Une seule conclusion s’impose — et Ngram Viewer le confirme — : la graphie phrénésie ne s’utilise plus depuis près d’un siècle.

La question en titre serait donc très malvenue.

Fermons la parenthèse.

Si la question en titre n’a plus sa raison d’être, pourquoi la poser, direz-vous? J’y vois deux raisons, qui s’entremêlent. Il y a d’abord ce que dit Le Petit Robert, puis ce que dit la Nouvelle Orthographe. Je m’explique.

  • Ce que dit Le Petit Robert

Ce dictionnaire est l’un des rares, pour ne pas dire le seul, à fournir des informations sur l’origine, ou l’étymologie, de chaque mot défini. À l’entrée frénésie par exemple, on peut lire :

étym. 1544; « délire » début xiiielatin, du grec phrenêsis, de phrên « esprit »

L’utilisateur de ce dictionnaire ne lit que très rarement, pour ne pas dire jamais, ces informations. — C’est ce que tous mes étudiants répondaient quand je leur posais la question. — Et ce, pour une raison fort simple : on ne lui avait jamais appris à en extraire la substantifique moelle, comme disait Rabelais. Et il ne s’en portait pas plus mal! Autrement dit, lui, n’a pas besoin qu’on lui apprenne à bien lire son dictionnaire. Lui, sait lire, du moins le croit-il (Voir ICI.) Comme si la seule compétence requise pour en faire « bon » usage était de connaître l’ordre des lettres de l’alphabet! Étant donné qu’il ne consulte généralement son dictionnaire que pour y chercher le sens d’un mot, son genre, la confirmation de sa graphie ou encore quelques exemples d’emploi, il n’a que faire de son étymologie.
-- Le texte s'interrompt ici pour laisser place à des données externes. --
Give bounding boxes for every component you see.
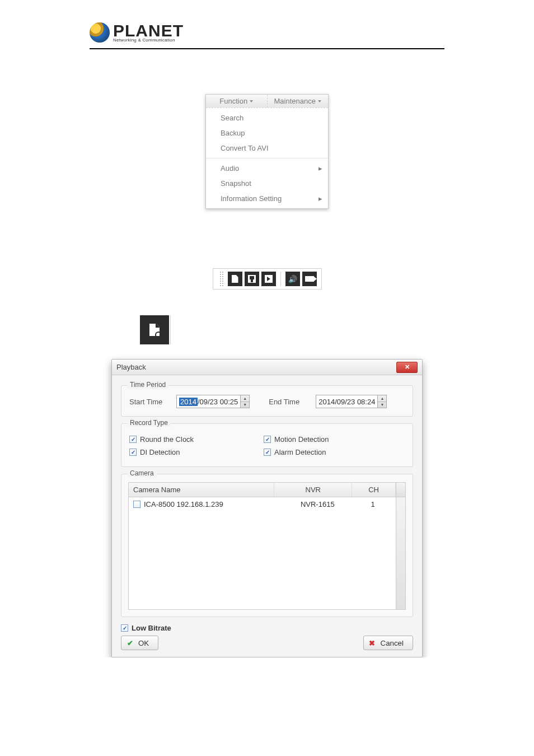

Il faut dire à la décharge du lecteur moyen que le Petit Robert, malgré sa bonne volonté, ne l’aide vraiment pas. En effet, si vous avez une version électronique de ce dictionnaire et que vous placez le curseur sur 1544, vous voyez apparaître [Datation : date à laquelle le mot, le sens ou l’emploi a été attesté]. Cela signifie que le document le plus ancien où ce mot a été relevé date de 1544. Soit. Si, maintenant, vous déplacez le curseur sur début XIIIe, vous ne pourrez qu’être étonné : vous voyez apparaître la même information, à savoir [Datation : date à laquelle le mot, le sens ou l’emploi a été attesté]. Euh!… C’est dans un document du début du XIIIe ou du milieu du XVIe siècle que ce mot a été repéré pour la première fois? Mystère et boule de gomme. Et si vous cliquez sur chacune de ces dates, vous êtes transporté, par la magie de l’informatique, à la section « Correspondances des principales datations de mots ». Encore là, vous vous retrouvez Gros-Jean comme devant, car ni 1544, ni début XIIIe n’y figurent. L’utilisateur moyen est donc en droit de s’interroger sur la pertinence de ces données étymologiques. Après une ou deux tentatives aussi infructueuses, il en conclut, peut-être trop rapidement, que ces données ne lui sont d’aucune utilité. Alors pourquoi s’y arrêter?… Passons vite au corps de l’article.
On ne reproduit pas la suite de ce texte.